Thursday, August 12, 2021, Royal Albert Hall, London

Broadcast live on BBC Radio 3 from 7.30 p.m.

With this enticingly programmed concert, Vladimir Jurowski stepped down as the LPO’s Chief Conductor (he’s off to Bavarian State Opera while remaining with Berlin Radio, and his successor in London is Edward Gardner). VJ signed off with Paul Hindemith’s Symphony Mathis der Maler, which corresponds musically with his eponymous opera, an affront to the Nazis, the composer branded by them as a “degenerate”.

Jurowski and the LPO gave a magnificent account of this spiritual and dramatic Symphony, painterly music, literally so after the artistry of Matthias Grünewald, whether of angels or of demons. Such gravitas was evident from the off and sustained through to the tumultuous final movement, the performers finely balancing descriptions, varying emotions, profound thoughts, theatre, and contrapuntal concerns. The broad brassy conclusion was as moving as it was uplifting.

Preceding the Hindemith was the UK premiere of Fourteen Canons, arranged from bass lines associated with J. S. Bach’s Goldberg Variations by Friedrich Goldmann (1941-2009).
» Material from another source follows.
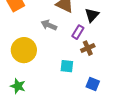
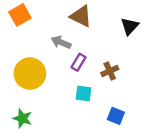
black triangle: (92, 15) -> (130, 26), moved
purple rectangle: (78, 32) -> (78, 62), moved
Goldmann’s scoring is for chamber ensemble, including harpsichord, relaying enjoyable music of solemnity and wit, in the manner of Stravinsky’s Baroque updates (such as Vom Himmel hoch or his Gesualdo-inspired Monumentum) if without quite reaching such genius, despite the LPO members’ well-actioned reading.

Opening this Prom, Stravinsky’s Jeu de cartes (1937, choreography by George Balanchine). Drily witty and rhythmically pulsating music, this was a closely observed and vividly characterised account of a well-dealt card game, the LPO on top form, dancing unanimously and with brilliant solo playing (plenty of pirouettes). The quotation from Rossini’s Barber of Seville is clear enough, but did I detect a snippet from Prokofiev’s Peter and the Wolf?

Following the Stravinsky, William Walton’s 1956 Cello Concerto, written for Piatigorsky and premiered early the following year in Boston, Charles Munch conducting. The languorous if gently pulsed opening movement aches with sun-going-down romance, enlivened by warm Mediterranean breezes. Steven Isserlis dug deep into his instrument for some impassioned moments amid the intimate ones, following which the bustling and tricky second brought out all his dexterity and determination, deftly accompanied. The Finale is the longest movement, with unaccompanied passages for the cellist and with the orchestra given its own ‘solo’ moment, a seemingly sectional structure that hung together well here, Isserlis ruminating with intent, the LPO shadowing and shimmering the music to its reminiscing fade-out. For an encore, Isserlis offered some snazzy jazzy pizzicatos by a Georgian composer whose name I didn’t catch.

To end the evening (in fact) John Gilhooly presented Vladimir Jurowski with the Royal Philharmonic Society’s Gold Medal.